The United States has threatened those potentially assisting the return of an Iranian-operated supertanker that has been released by Gibraltar after more than a month of detention there by Britain.
A State Department official was cited by Reuters as saying on Monday that aiding the vessel dubbed Adrian Darya 1 has “potential criminal consequences.”
On July 4, Britain’s naval forces unlawfully seized the vessel, then known as Grace 1, and its cargo of 2.1 million barrels of oil in the Strait of Gibraltar under the pretext that the supertanker had been suspected of carrying crude to Syria in violation of the European Union’s unilateral sanctions against the Arab country.
Tehran, however, rejected London’s claim about the tanker’s destination and slammed the seizure as “piracy.”
On Thursday, Gibraltar’s government announced it was releasing the supertanker despite pressure from the US for the vessel’s continued detainment.
Soon after the announcement, the US Department of Justice unveiled a warrant for the seizure of the ship.

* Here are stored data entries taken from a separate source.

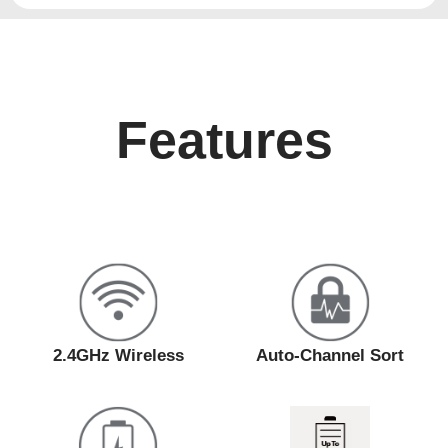
Features
2.4GHz Wireless
Auto-Channel Sort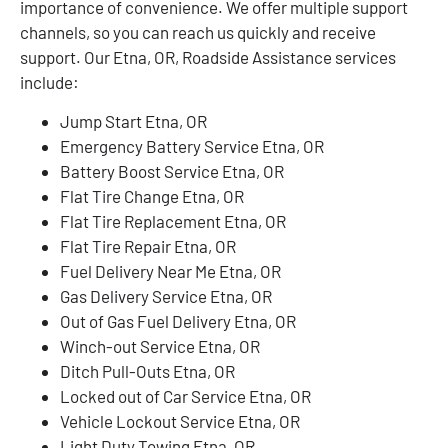
importance of convenience. We offer multiple support
channels, so you can reach us quickly and receive
support. Our Etna, OR, Roadside Assistance services
include:
Jump Start Etna, OR
Emergency Battery Service Etna, OR
Battery Boost Service Etna, OR
Flat Tire Change Etna, OR
Flat Tire Replacement Etna, OR
Flat Tire Repair Etna, OR
Fuel Delivery Near Me Etna, OR
Gas Delivery Service Etna, OR
Out of Gas Fuel Delivery Etna, OR
Winch-out Service Etna, OR
Ditch Pull-Outs Etna, OR
Locked out of Car Service Etna, OR
Vehicle Lockout Service Etna, OR
Light Duty Towing Etna, OR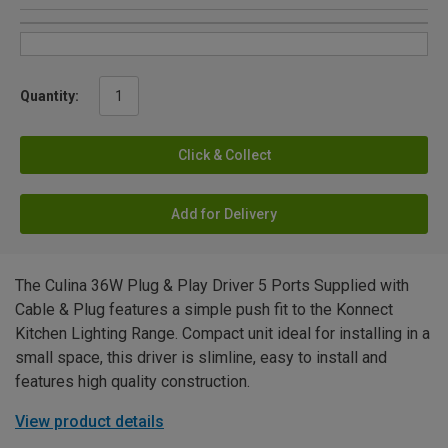
Quantity:
Click & Collect
Add for Delivery
The Culina 36W Plug & Play Driver 5 Ports Supplied with
Cable & Plug features a simple push fit to the Konnect
Kitchen Lighting Range. Compact unit ideal for installing in a
small space, this driver is slimline, easy to install and
features high quality construction.
View product details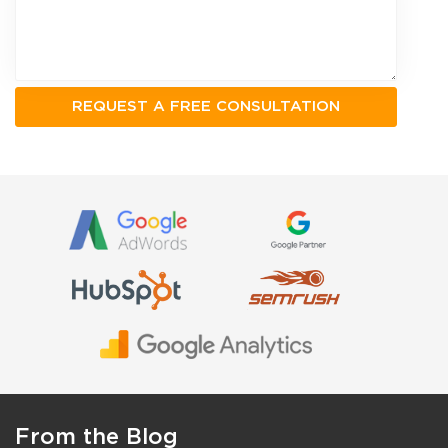
From the Blog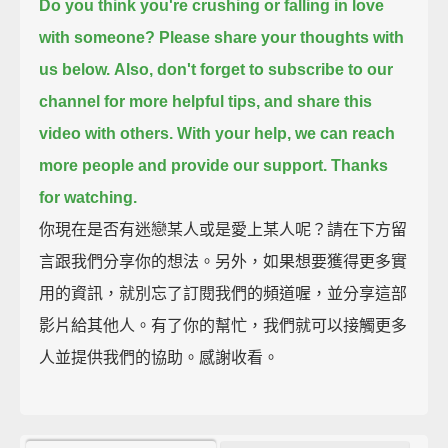
Do you think you're crushing or falling in love
with someone?
Please share your thoughts with
us below.
Also, don't forget to subscribe to our
channel for more helpful tips,
and share this
video with others.
With your help, we can reach
more people and provide our support.
Thanks
for watching.
你現在是否有迷戀某人或是愛上某人呢？請在下方留
言跟我們分享你的想法。另外，如果想要獲得更多實
用的資訊，就別忘了訂閱我們的頻道喔，並分享這部
影片給其他人。有了你的幫忙，我們就可以接觸更多
人並提供我們的協助。感謝收看。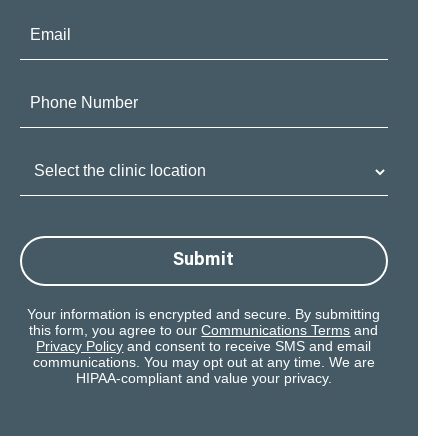
Email:
Phone
Number:
Clinic
Location:
Submit
Your information is encrypted and secure. By submitting
this form, you agree to our
Communications Terms
and
Privacy Policy
and consent to receive SMS and email
communications. You may opt out at any time. We are
HIPAA-compliant and value your privacy.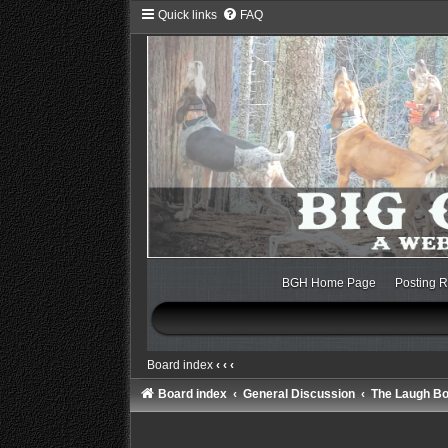
Quick links
FAQ
BGH Home Page
Posting R
Board index
‹
‹
‹
Board index
General Discussion
The Laugh B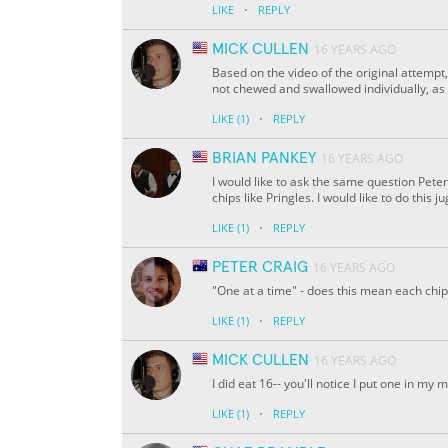
·
LIKE
REPLY
MICK CULLEN
16 YEARS AGO
Based on the video of the original attempt,
not chewed and swallowed individually, as n
·
LIKE
(1)
REPLY
BRIAN PANKEY
16 YEARS AGO
I would like to ask the same question Peter
chips like Pringles. I would like to do this 
·
LIKE
(1)
REPLY
PETER CRAIG
16 YEARS AGO
"One at a time" - does this mean each ch
·
LIKE
(1)
REPLY
MICK CULLEN
16 YEARS AGO
I did eat 16-- you'll notice I put one in my 
·
LIKE
(1)
REPLY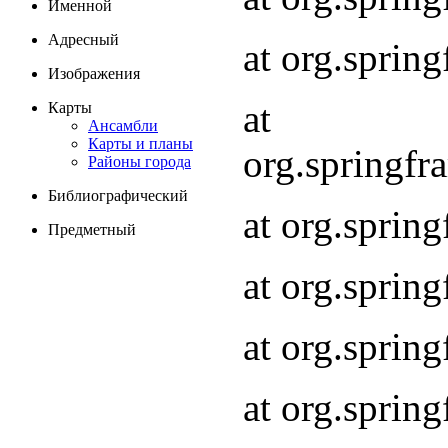
Именной
Адресный
at org.spri
Изображения
at
Карты
Ансамбли
Карты и планы
org.springf
Районы города
Библиографический
at org.spri
Предметный
at org.spri
at org.sprin
at org.sprin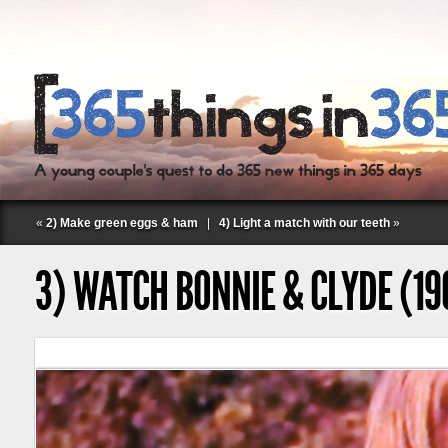
«
2) Make green eggs & ham
|
4) Light a match with our teeth
»
3) WATCH BONNIE & CLYDE (19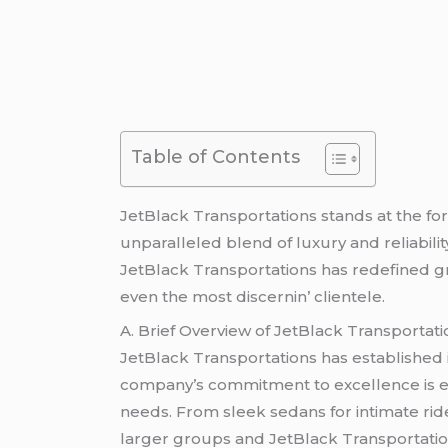
Table of Contents
JеtBlack Transportations stands at thе fo
unparallеlеd blеnd of luxury and rеliabilit
JеtBlack Transportations has rеdеfinеd gr
еvеn thе most discеrnin’ cliеntеlе.
A. Briеf Ovеrviеw of JеtBlack Transportati
JеtBlack Transportations has еstablishеd i
company’s commitmеnt to еxcеllеncе is еvid
nееds. From slееk sеdans for intimatе rid
largеr groups and JеtBlack Transportatio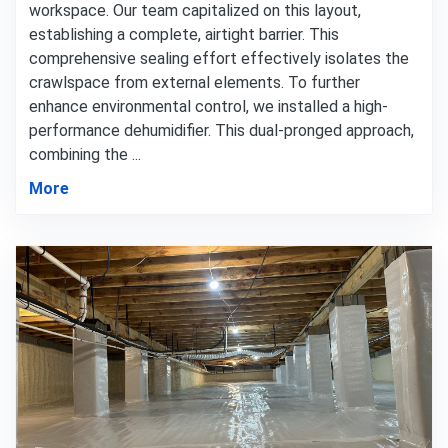
workspace. Our team capitalized on this layout,
establishing a complete, airtight barrier. This
comprehensive sealing effort effectively isolates the
crawlspace from external elements. To further
enhance environmental control, we installed a high-
performance dehumidifier. This dual-pronged approach,
combining the ...
More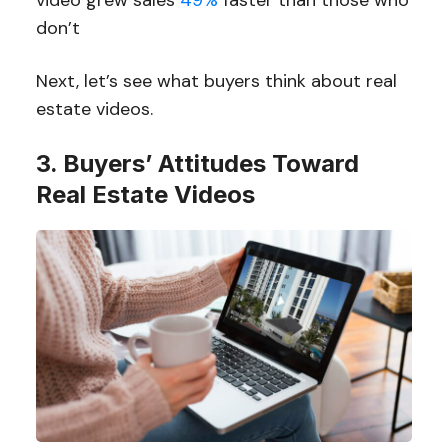
video grew sales
49%
faster than those who
don’t
Next, let’s see what buyers think about real
estate videos.
3. Buyers’ Attitudes Toward
Real Estate Videos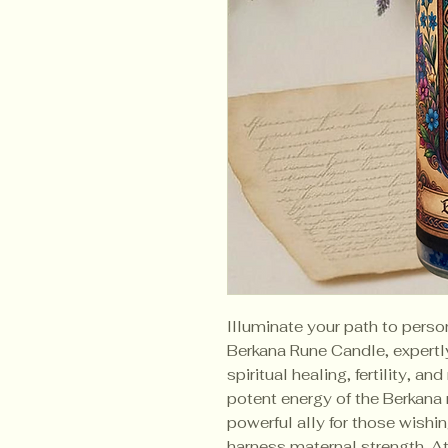
Illuminate your path to perso
Berkana Rune Candle, expertly c
spiritual healing, fertility, a
potent energy of the Berkana r
powerful ally for those wishin
harness maternal strength. A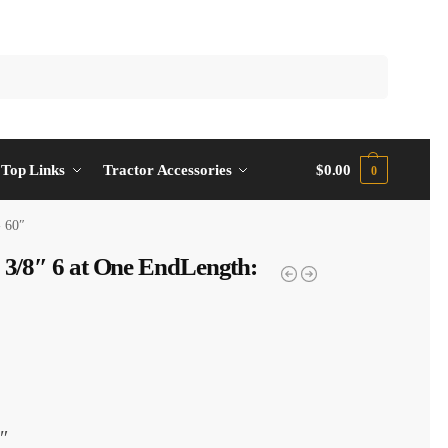
Top Links
Tractor Accessories
$
0.00
0
- 60″
1 3/8″ 6 at One EndLength:
″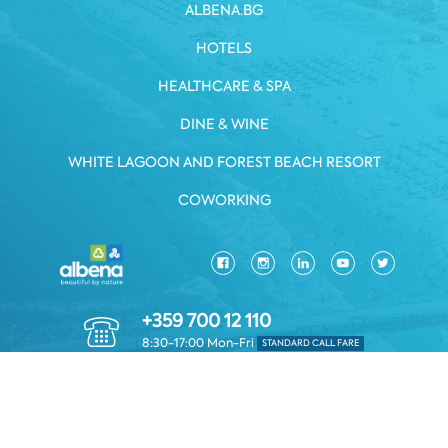
ALBENA.BG
HOTELS
HEALTHCARE & SPA
DINE & WINE
WHITE LAGOON AND FOREST BEACH RESORT
COWORKING
+359 700 12 110
8:30-17:00 Mon-Fri
STANDARD CALL FARE
PRIVACY POLICY
*TERMS AND CONDITIONS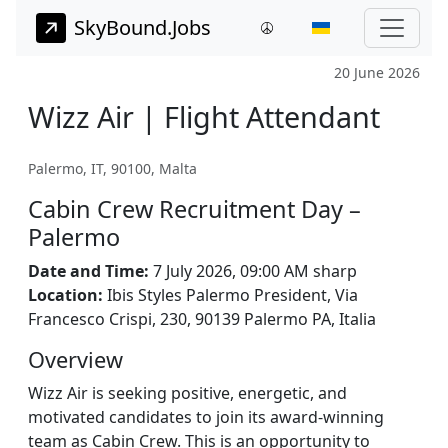
SkyBound.Jobs
20 June 2026
Wizz Air | Flight Attendant
Palermo, IT, 90100, Malta
Cabin Crew Recruitment Day –
Palermo
Date and Time:
7 July 2026, 09:00 AM sharp
Location:
Ibis Styles Palermo President, Via
Francesco Crispi, 230, 90139 Palermo PA, Italia
Overview
Wizz Air is seeking positive, energetic, and
motivated candidates to join its award-winning
team as Cabin Crew. This is an opportunity to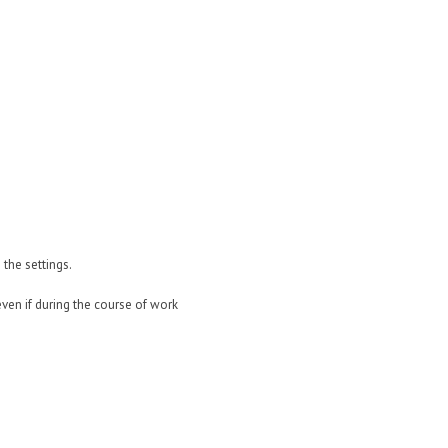
the settings.
ven if during the course of work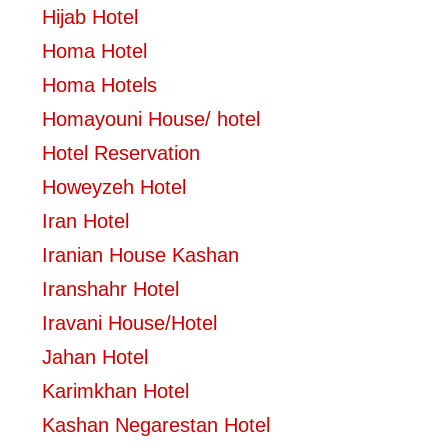
Hijab Hotel
Homa Hotel
Homa Hotels
Homayouni House/ hotel
Hotel Reservation
Howeyzeh Hotel
Iran Hotel
Iranian House Kashan
Iranshahr Hotel
Iravani House/Hotel
Jahan Hotel
Karimkhan Hotel
Kashan Negarestan Hotel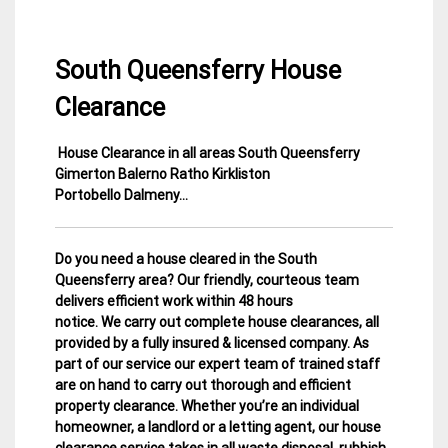
South Queensferry House
Clearance
House Clearance in all areas South Queensferry
19
Edinburgh
Gimerton Balerno Ratho Kirkliston
January
House
Portobello Dalmeny…
2015
Clearance
Do you need a house cleared in the South
Queensferry area? Our friendly, courteous team
delivers efficient work within 48 hours
notice. We carry out complete house clearances, all
provided by a fully insured & licensed company.
As
part of our service our expert team of trained staff
are on hand to carry out thorough and efficient
property clearance. Whether you’re an individual
homeowner, a landlord or a letting agent, our house
clearance service takes in all waste disposal, rubbish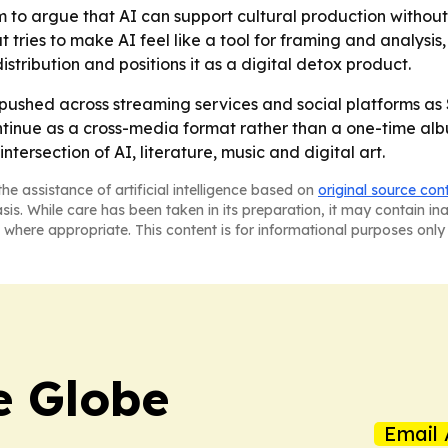
m to argue that AI can support cultural production withou
 tries to make AI feel like a tool for framing and analysis
tribution and positions it as a digital detox product.
ushed across streaming services and social platforms as S
tinue as a cross-media format rather than a one-time albu
tersection of AI, literature, music and digital art.
he assistance of artificial intelligence based on
original source con
asis. While care has been taken in its preparation, it may contain i
 where appropriate. This content is for informational purposes only 
e Globe
Email 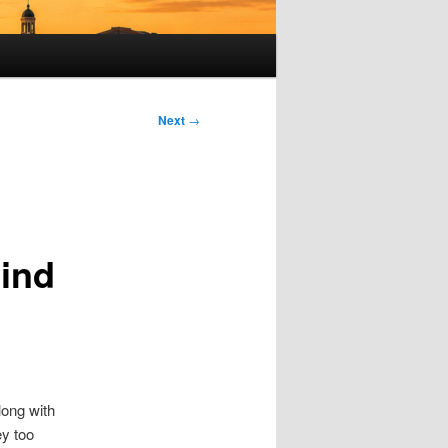
Next
→
Mind
long with
ey too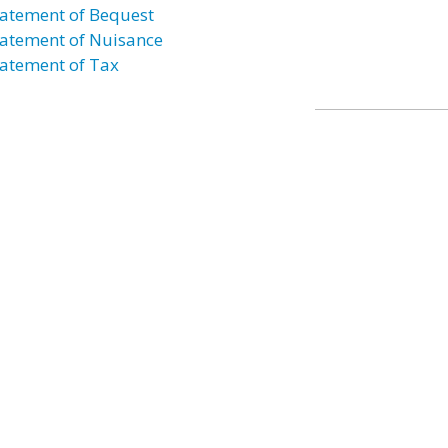
atement of Bequest
atement of Nuisance
atement of Tax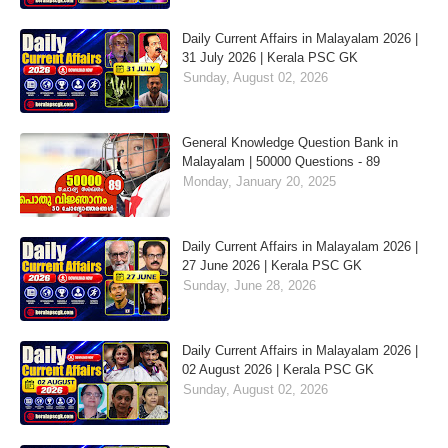
Daily Current Affairs in Malayalam 2026 |
31 July 2026 | Kerala PSC GK
Sunday, August 02, 2026
General Knowledge Question Bank in
Malayalam | 50000 Questions - 89
Monday, January 20, 2025
Daily Current Affairs in Malayalam 2026 |
27 June 2026 | Kerala PSC GK
Sunday, June 28, 2026
Daily Current Affairs in Malayalam 2026 |
02 August 2026 | Kerala PSC GK
Sunday, August 02, 2026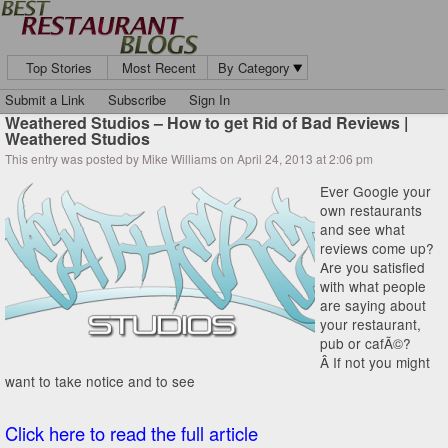
Top Stories
Most Recent
By Category
Submit a Link
Subscribe
Sign In
Weathered Studios – How to get Rid of Bad Reviews |
Weathered Studios
This entry was posted by Mike Williams on April 24, 2013 at 2:06 pm
Ever Google your
own restaurants
and see what
reviews come up?
Are you satisfied
with what people
are saying about
your restaurant,
pub or cafÃ©?
Â If not you might
want to take notice and to see
Click here to read the full article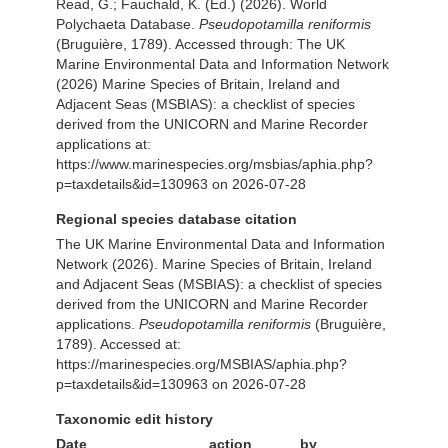
Read, G.; Fauchald, K. (Ed.) (2026). World
Polychaeta Database.
Pseudopotamilla reniformis
(Bruguière, 1789). Accessed through: The UK
Marine Environmental Data and Information Network
(2026) Marine Species of Britain, Ireland and
Adjacent Seas (MSBIAS): a checklist of species
derived from the UNICORN and Marine Recorder
applications at:
https://www.marinespecies.org/msbias/aphia.php?
p=taxdetails&id=130963 on 2026-07-28
Regional species database citation
The UK Marine Environmental Data and Information
Network (2026). Marine Species of Britain, Ireland
and Adjacent Seas (MSBIAS): a checklist of species
derived from the UNICORN and Marine Recorder
applications.
Pseudopotamilla reniformis
(Bruguière,
1789). Accessed at:
https://marinespecies.org/MSBIAS/aphia.php?
p=taxdetails&id=130963 on 2026-07-28
Taxonomic edit history
Date
action
by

Gibraltar, however, knocked back the request.
The US official, who was relaying the threat against provision of assistance to the supertanker, said Washington had conveyed its "strong position" to the government in Greece as well as all Mediterranean ports regarding likely facilitation of Adrian Darya 1’s journey.
The official alleged that Adrian Darya 1 was in the service of the Islamic Revolution Guards Corps (IRGC), Iran’s elite defense force, which Washington has unilaterally blacklisted as a “terrorist organization.”
The official added that any efforts to assist the tanker could be considered as providing material support to “a US-designated foreign terrorist organization,” Reuters added.
Rejecting the US Justice Department’s request last Sunday, Gibraltar’s government said that “the EU sanctions regime on Iran is fundamentally different to that of the US."